WHAT TO WORK ON: From the entries, copy each line that includes "MÊME".

● ● ● ● ●

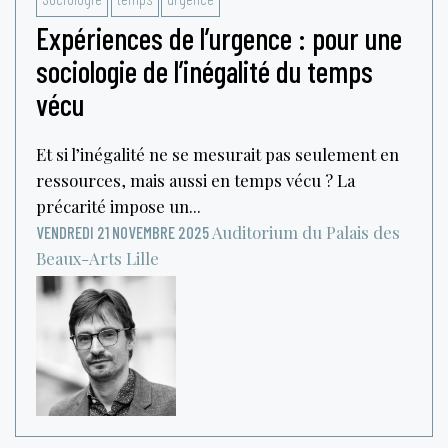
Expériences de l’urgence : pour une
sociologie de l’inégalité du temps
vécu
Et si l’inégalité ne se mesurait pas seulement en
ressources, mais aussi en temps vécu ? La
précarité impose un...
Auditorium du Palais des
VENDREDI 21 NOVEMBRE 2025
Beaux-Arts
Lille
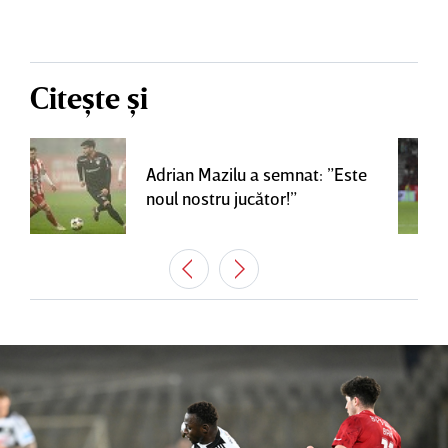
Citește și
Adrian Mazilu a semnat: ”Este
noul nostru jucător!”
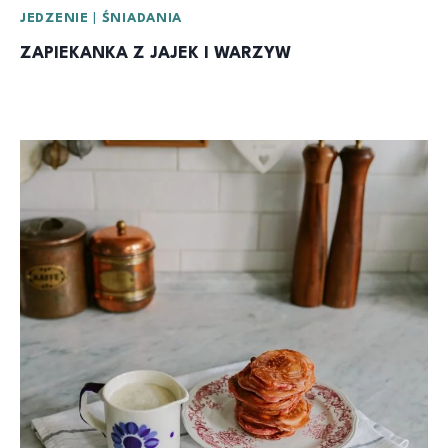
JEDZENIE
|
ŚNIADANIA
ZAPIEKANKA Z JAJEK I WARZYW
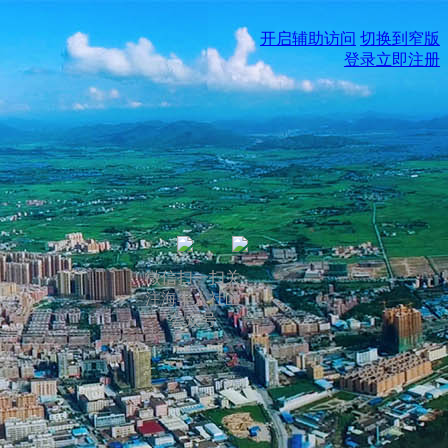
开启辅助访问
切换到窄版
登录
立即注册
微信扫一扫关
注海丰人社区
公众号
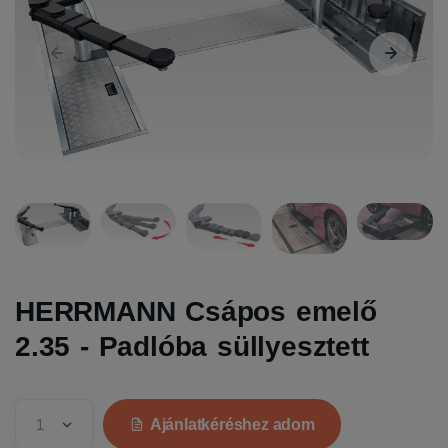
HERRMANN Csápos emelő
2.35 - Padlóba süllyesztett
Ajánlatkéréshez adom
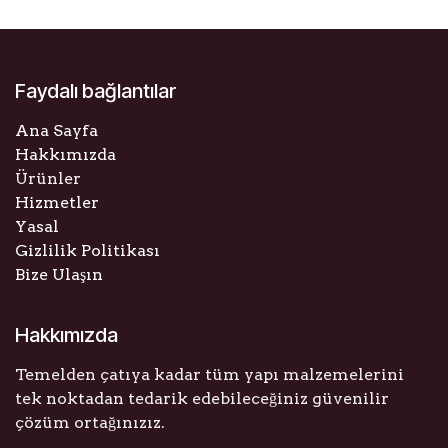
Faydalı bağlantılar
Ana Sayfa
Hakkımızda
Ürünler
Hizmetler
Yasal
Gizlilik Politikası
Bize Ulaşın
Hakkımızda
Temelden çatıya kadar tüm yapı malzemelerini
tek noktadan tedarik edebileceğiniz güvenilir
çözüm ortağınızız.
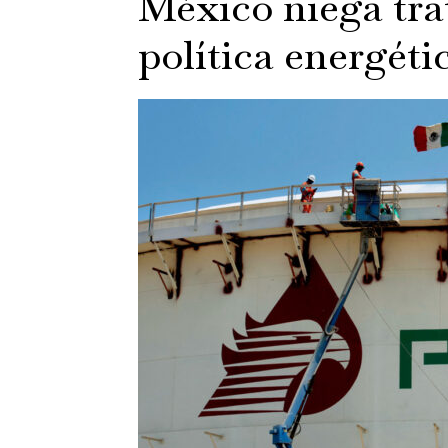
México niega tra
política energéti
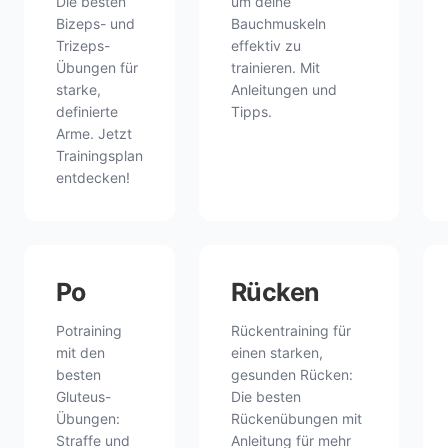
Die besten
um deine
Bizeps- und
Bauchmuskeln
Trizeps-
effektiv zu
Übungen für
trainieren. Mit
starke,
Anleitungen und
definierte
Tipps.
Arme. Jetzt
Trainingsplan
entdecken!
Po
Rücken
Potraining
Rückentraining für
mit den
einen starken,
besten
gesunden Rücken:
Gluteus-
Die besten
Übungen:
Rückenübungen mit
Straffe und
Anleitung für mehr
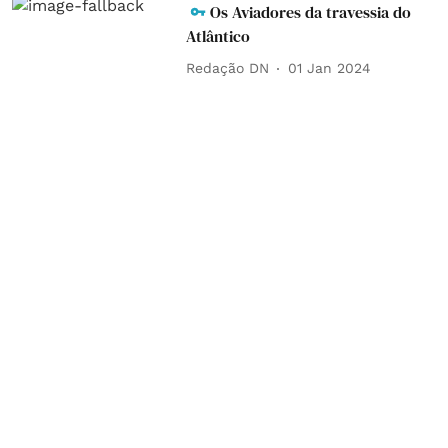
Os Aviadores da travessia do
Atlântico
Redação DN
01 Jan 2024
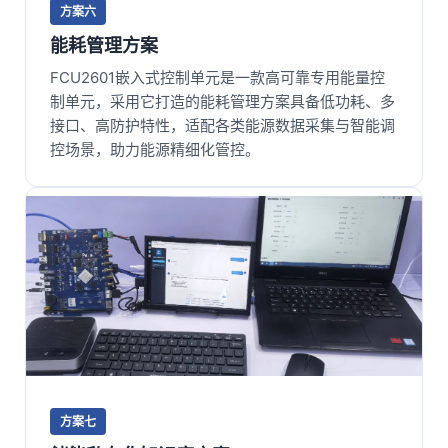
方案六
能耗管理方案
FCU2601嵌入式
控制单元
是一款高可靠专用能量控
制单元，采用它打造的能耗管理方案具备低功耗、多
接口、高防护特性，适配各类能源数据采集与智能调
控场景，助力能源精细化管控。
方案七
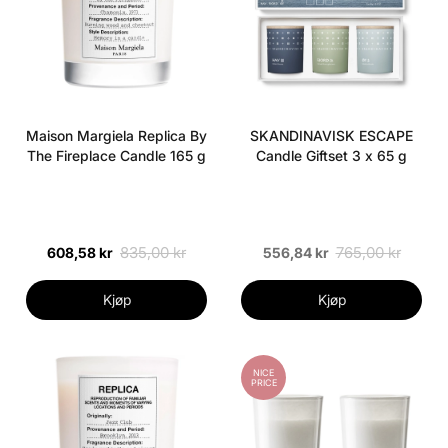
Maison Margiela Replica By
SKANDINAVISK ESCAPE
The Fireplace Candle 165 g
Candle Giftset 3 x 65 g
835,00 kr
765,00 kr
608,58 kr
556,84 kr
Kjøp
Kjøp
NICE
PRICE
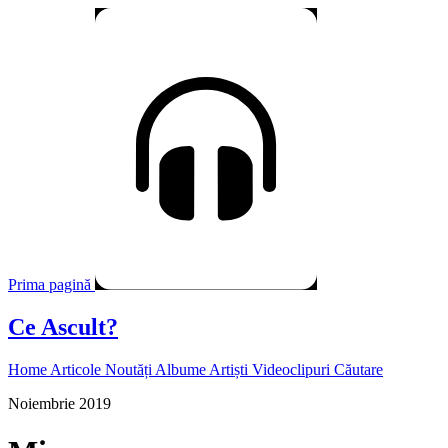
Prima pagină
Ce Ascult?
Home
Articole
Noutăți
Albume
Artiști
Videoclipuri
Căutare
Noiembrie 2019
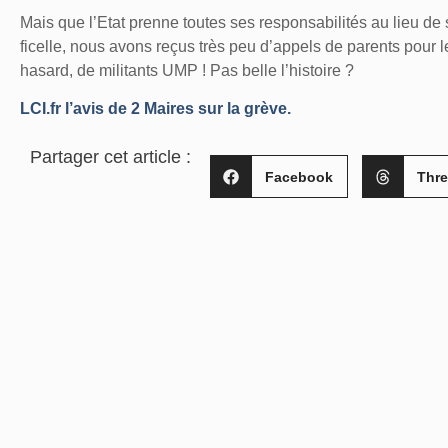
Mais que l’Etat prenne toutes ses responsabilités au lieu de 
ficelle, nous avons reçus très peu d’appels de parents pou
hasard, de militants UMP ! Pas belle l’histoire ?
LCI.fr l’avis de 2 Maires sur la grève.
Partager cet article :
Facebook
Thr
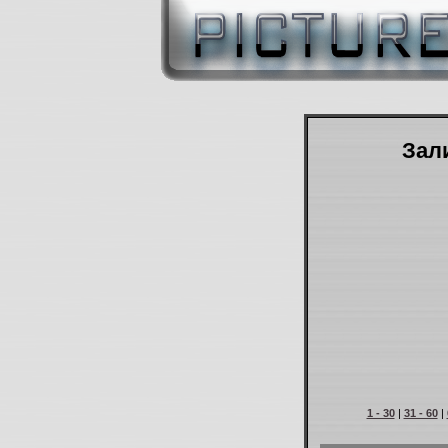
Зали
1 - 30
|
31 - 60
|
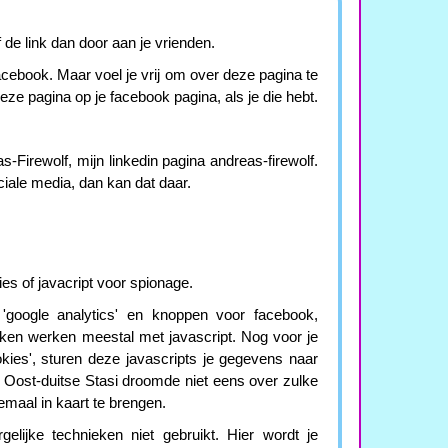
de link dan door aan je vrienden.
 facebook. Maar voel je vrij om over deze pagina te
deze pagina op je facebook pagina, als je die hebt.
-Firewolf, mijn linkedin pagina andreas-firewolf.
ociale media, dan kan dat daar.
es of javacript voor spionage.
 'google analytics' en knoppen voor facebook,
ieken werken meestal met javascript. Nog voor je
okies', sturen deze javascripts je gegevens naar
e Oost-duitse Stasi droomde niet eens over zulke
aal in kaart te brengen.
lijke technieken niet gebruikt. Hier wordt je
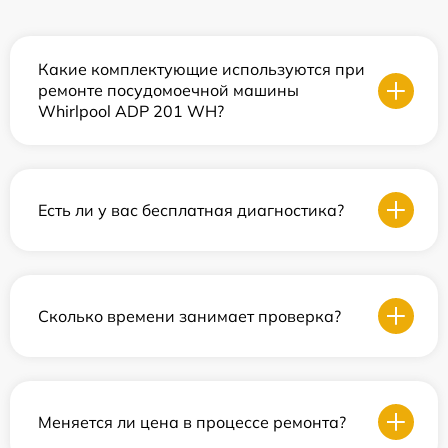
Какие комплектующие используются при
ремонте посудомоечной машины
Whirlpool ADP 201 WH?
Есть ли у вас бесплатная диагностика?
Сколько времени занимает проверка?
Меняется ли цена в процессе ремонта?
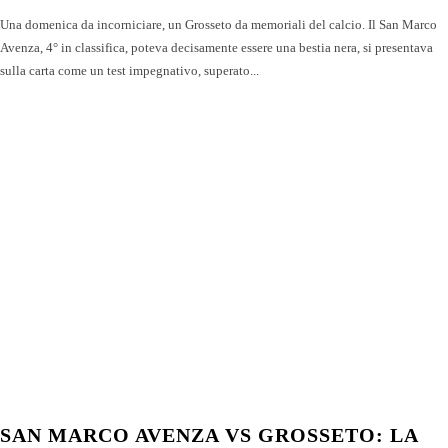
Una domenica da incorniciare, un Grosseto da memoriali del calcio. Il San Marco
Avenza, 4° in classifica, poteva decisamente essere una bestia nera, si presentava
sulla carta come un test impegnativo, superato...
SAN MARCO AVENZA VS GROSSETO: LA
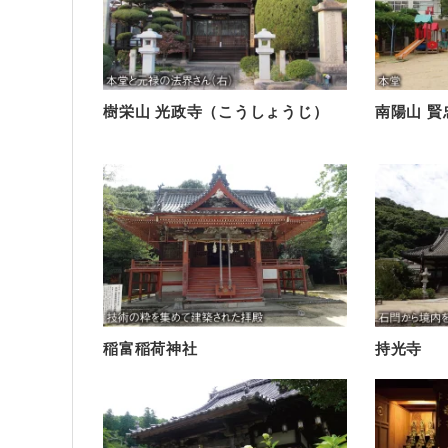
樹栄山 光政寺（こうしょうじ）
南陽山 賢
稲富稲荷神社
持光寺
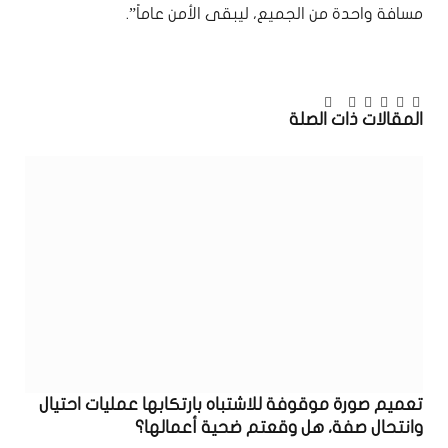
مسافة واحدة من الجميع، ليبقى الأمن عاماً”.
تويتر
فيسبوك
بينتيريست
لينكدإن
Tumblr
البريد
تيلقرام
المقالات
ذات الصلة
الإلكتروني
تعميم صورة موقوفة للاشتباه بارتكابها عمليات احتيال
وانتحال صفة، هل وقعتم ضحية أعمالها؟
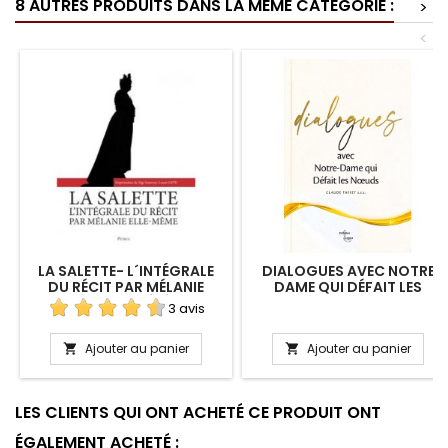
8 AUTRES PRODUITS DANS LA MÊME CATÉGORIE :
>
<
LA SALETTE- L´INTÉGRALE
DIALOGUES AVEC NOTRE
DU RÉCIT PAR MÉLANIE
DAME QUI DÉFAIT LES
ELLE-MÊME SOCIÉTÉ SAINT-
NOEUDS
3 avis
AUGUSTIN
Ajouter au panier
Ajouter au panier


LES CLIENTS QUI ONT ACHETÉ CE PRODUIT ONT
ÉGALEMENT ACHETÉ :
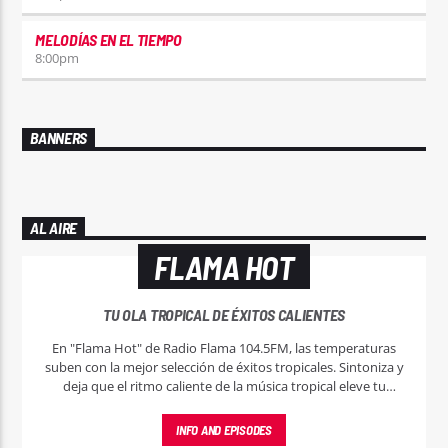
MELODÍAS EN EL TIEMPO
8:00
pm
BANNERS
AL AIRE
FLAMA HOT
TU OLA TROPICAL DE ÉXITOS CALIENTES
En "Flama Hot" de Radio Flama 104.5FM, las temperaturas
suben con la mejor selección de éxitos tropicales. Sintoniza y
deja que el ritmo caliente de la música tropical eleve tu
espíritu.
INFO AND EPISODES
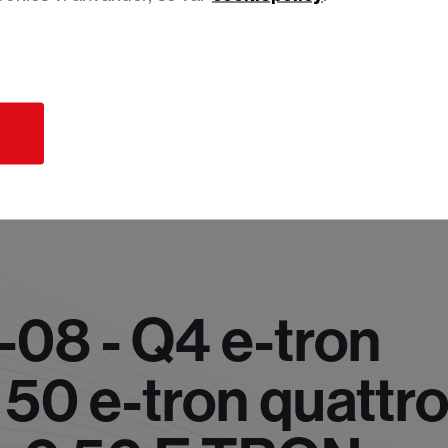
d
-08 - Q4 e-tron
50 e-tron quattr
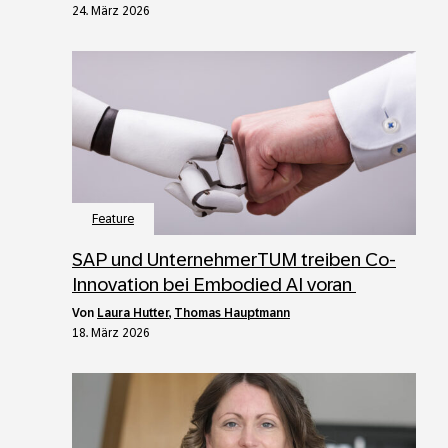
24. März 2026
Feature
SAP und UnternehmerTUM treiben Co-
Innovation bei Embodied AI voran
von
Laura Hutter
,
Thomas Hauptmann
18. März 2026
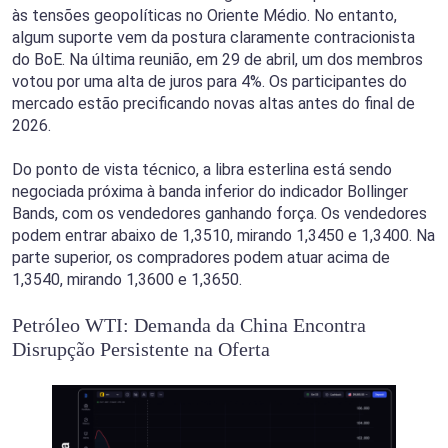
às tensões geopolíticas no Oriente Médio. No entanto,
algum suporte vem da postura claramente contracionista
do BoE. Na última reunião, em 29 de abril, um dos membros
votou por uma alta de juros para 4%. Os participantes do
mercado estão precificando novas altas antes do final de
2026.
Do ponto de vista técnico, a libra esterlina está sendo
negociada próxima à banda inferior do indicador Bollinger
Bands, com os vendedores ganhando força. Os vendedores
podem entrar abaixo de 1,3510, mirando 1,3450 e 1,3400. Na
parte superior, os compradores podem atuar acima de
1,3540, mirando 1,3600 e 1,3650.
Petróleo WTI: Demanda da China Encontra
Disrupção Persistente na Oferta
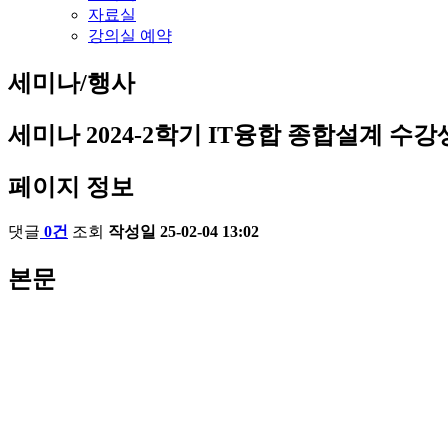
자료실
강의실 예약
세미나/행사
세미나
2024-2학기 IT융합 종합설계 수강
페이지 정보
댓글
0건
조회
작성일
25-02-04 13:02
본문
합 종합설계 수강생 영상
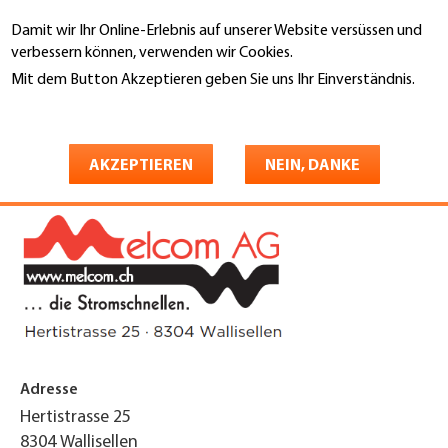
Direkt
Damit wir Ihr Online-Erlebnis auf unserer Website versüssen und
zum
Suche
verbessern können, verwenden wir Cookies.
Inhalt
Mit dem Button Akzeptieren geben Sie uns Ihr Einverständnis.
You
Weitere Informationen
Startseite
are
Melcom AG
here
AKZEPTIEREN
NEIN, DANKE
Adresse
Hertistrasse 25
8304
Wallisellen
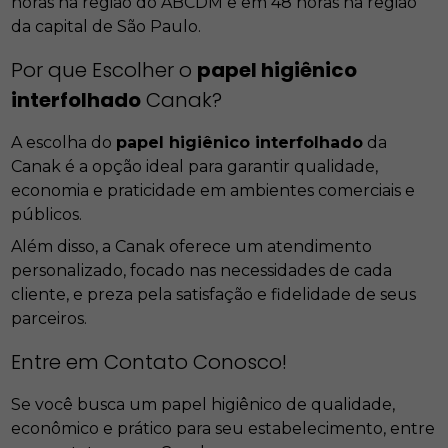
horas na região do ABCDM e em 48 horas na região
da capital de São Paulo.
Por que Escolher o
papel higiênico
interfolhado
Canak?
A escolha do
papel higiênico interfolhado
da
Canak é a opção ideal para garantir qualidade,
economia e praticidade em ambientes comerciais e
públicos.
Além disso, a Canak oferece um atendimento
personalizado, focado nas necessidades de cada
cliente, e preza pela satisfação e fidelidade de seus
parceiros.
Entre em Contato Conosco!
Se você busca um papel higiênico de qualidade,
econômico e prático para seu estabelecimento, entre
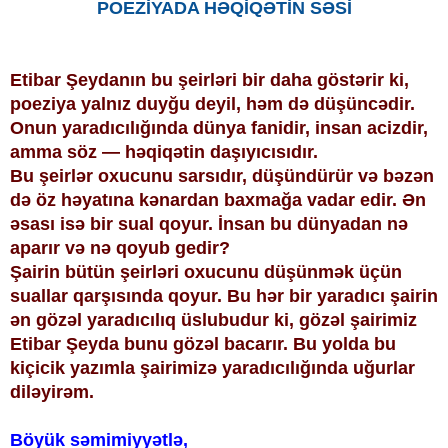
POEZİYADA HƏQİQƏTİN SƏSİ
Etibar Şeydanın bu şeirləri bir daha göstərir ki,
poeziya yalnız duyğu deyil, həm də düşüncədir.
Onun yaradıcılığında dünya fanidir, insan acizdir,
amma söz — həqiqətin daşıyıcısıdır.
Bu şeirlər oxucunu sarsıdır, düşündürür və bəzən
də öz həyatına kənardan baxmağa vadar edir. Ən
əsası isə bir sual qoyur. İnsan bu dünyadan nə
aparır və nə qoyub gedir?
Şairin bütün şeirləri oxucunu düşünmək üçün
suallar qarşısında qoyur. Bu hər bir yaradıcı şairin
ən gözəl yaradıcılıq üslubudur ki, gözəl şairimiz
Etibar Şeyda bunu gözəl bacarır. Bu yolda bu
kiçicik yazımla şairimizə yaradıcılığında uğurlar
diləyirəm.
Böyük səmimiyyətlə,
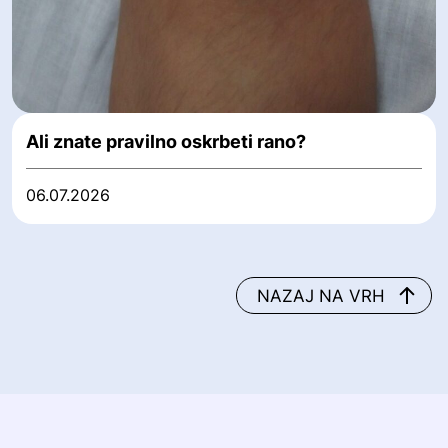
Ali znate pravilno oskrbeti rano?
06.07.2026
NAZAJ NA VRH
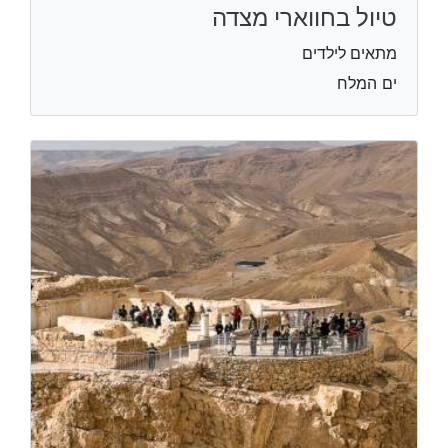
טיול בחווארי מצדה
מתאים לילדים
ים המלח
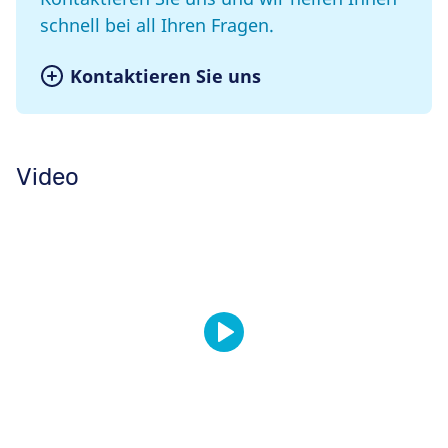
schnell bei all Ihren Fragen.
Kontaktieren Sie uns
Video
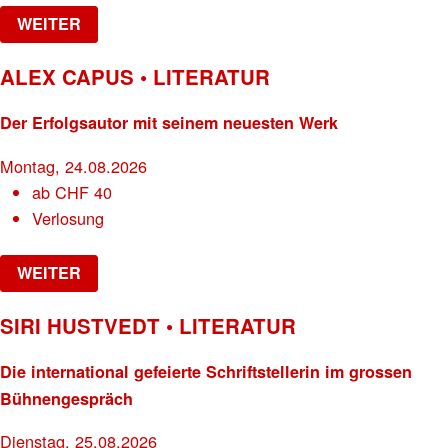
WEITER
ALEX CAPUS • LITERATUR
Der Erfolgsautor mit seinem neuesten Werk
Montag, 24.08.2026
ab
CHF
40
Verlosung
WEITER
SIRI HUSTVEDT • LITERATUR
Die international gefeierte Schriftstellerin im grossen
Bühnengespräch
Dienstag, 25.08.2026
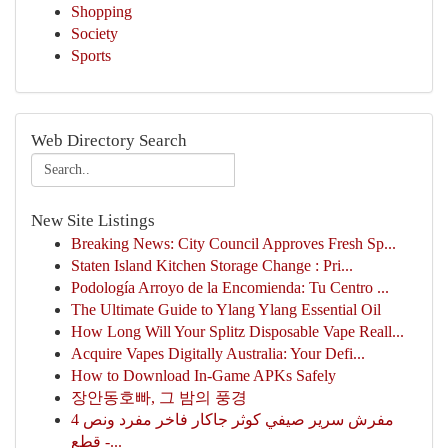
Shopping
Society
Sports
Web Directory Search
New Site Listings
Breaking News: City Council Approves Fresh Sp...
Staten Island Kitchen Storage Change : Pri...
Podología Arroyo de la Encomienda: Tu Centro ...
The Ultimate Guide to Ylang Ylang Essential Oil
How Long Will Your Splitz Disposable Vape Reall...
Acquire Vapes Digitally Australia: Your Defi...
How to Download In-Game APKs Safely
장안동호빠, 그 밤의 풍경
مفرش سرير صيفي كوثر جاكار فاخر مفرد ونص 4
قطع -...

● ● ● ● ●

RESULT FOR THIS TASK:
8 AUTRES PRODUITS DANS LA MÊME CATÉGORIE :
ELLE-MÊME SOCIÉTÉ SAINT-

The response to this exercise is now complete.